**** The data ****

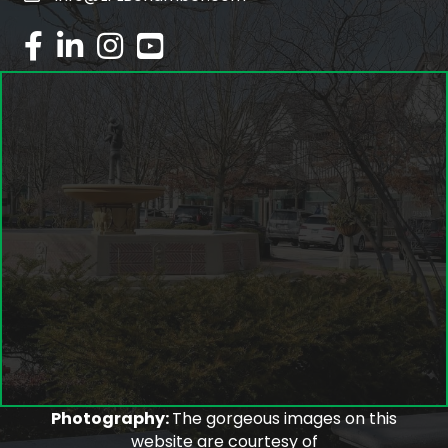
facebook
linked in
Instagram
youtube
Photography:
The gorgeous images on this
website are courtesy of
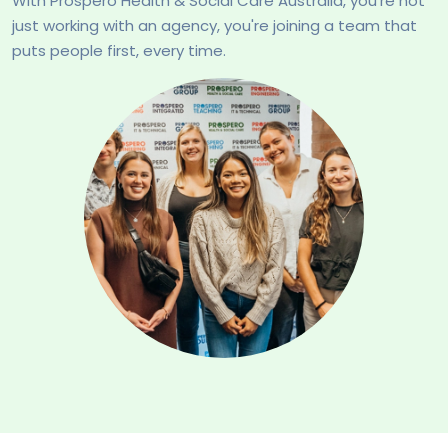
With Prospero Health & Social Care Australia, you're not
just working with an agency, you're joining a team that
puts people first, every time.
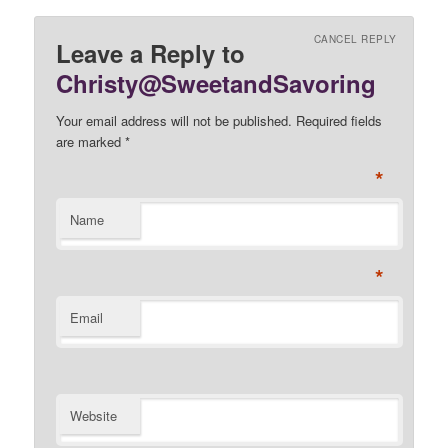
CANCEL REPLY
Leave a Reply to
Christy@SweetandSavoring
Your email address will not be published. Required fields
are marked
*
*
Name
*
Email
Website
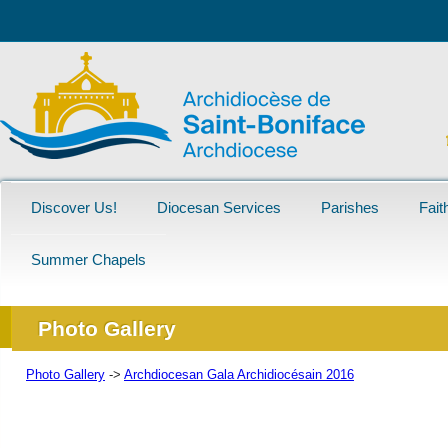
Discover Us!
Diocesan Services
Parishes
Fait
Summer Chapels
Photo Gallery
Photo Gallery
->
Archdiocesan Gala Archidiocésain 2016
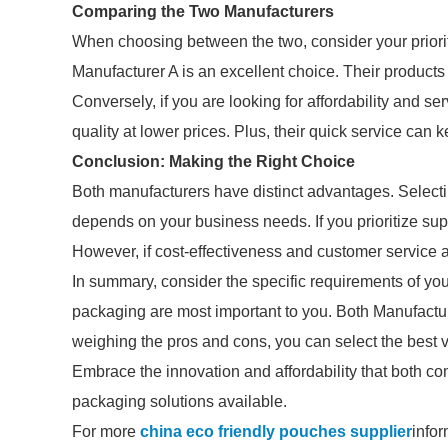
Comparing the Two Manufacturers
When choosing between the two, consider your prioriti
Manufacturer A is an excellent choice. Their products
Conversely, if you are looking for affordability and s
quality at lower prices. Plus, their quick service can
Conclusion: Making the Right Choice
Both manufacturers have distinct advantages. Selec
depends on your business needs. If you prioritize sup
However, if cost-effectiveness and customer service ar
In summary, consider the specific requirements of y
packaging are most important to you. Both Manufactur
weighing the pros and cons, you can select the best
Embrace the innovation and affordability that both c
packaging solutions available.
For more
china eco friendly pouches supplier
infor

****
**** The data ****

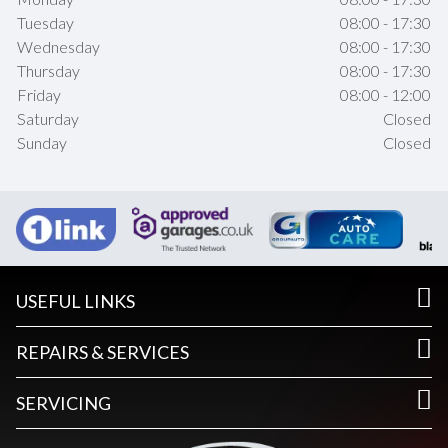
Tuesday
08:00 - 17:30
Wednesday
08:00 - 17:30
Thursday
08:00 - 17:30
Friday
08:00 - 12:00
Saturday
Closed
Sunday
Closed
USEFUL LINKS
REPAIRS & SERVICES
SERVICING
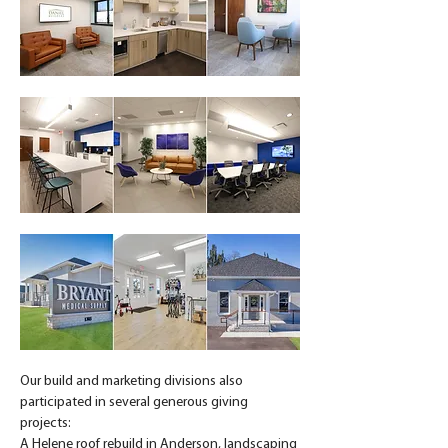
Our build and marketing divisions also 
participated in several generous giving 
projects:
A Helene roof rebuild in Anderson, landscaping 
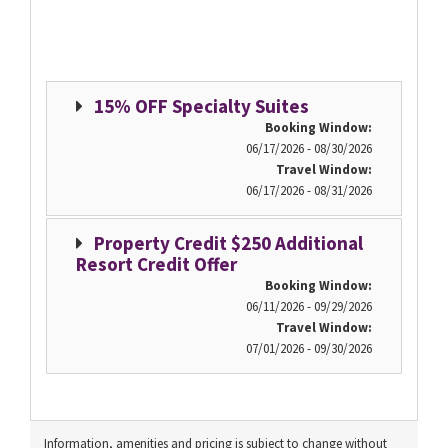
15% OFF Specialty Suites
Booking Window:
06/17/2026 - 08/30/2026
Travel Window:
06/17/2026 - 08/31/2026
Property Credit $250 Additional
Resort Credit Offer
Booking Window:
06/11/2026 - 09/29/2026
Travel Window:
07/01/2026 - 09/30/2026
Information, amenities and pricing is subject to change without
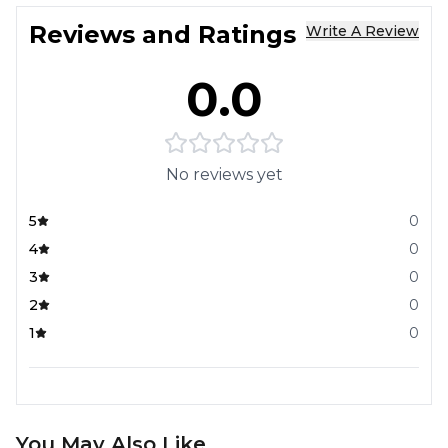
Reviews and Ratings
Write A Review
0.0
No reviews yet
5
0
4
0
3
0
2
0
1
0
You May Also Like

****
**** The data ****

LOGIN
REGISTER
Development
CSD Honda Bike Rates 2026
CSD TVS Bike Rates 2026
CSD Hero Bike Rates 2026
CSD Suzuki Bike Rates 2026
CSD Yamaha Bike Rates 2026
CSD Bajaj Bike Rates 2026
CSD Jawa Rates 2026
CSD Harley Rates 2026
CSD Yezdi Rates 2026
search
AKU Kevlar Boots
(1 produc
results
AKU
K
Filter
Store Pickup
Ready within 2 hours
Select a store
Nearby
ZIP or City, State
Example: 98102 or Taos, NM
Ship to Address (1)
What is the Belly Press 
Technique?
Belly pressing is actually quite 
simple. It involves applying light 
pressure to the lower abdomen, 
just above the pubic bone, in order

****

Exercise :: Wherever the word "Bike" appears in a line of the data above, copy that line.

Task result ::
CSD Honda Bike Rates 2026
CSD TVS Bike Rates 2026
CSD Hero Bike Rates 2026
CSD Suzuki Bike Rates 2026
CSD Yamaha Bike Rates 2026
CSD Bajaj Bike Rates 2026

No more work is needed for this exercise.